I have enough house heating wood stored away for almost two years . Have enough motor fuel stored for two years or more. I have been trying to give away the wood and I load it for anyone but no one wants it . I had so much sawmill slabs and cull logs that I was having trouble moving around the mill.
If I had some means to quench the fire I could have had a very big pile of charcoal but can’t get within 40 - 50 feet of the fire because of the heat.
More logs coming in very soon.
Dig a pit, with the loader and then the heat radiates up and not out towards you. Then you can use dirt to quench it as well.
It will have dirt in it, so it might not be that great for engine grade char but the best place to do it might actually be your garden. then you don’t have to dig it back out. It might retard growth for a year or two as microorganisms and the pH balance back out, but under several inches of dirt it may not, and it will hold a ton of water that roots will be able to access. It will also have tiny air gaps to promote aerobic conditions.
IF you don’t want to burn it, you can just bury it like the garden. but It does it anaerobically so it might promote bad microorgasms. I don’t know.
I edited the my response (in case you didn’t see it) Pine will work for gardening char and hugelkultur. While I am thinking about it, the ‘new’ way (current trend) to do weedless gardening is to use woodchips as the mulch. But you probably don’t have a shredder to make it. The carbon in your garden will help a -lot-. It applies to fields as well, but you don’t have that much wood.
OH and the last thing is if you make it into char, it would be good fuel for the First annual Argos Ox Roast.
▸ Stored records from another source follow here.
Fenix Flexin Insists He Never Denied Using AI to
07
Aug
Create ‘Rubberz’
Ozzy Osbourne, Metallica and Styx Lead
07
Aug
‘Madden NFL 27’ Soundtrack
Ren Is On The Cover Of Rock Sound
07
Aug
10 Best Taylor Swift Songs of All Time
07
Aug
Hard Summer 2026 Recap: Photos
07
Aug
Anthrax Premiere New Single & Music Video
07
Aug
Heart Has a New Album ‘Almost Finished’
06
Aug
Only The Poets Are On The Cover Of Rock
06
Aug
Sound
Here I am trying to show some details on the saw, the wooden oak guides for the saw blade, cleaning and oiling the surface of the wheels with oil, here is a container shaped around the wheel, with some oil in it, a cotton strip is soaked in it, which slowly raises the liquid and emits it outside under the felt, … but there is also a starting mechanism and a three-phase capacitor for reactive energy compensation, so the conductors are less current loaded and the consumption is probably 10-20% lower
You could also use reduced voltage for starting. The 75kw induction furnace I had required a low voltage starter due to the mass of the generator. Mine was mechanical with a transformer but I have one from an old grain elevator I tore down decades ago, The elevator was set up to operate on single phase with line shafts. The low voltage starter was one that used rods in metal cups filled with salt water to have variable voltage to the motor as it started up.’
I only have 3kw 1450rpm on my band saw, it’s a bit too small.
I have a new 7.5kw 1450rpm motor, but only have 16amp fuses, any idea if I can use this motor?
I have the same sawmill that you have, the electric version, but I’m still running the bar and chain. Are you happy with your conversion to the bandsaw?
I am considering to make that conversion too but there is too many things to do before that so I don’t think that it will happen anytime soon.
I would try it first, fuses are cheap.
But there isn’t that much mass that needs to start spinning so I don’t think it needs it.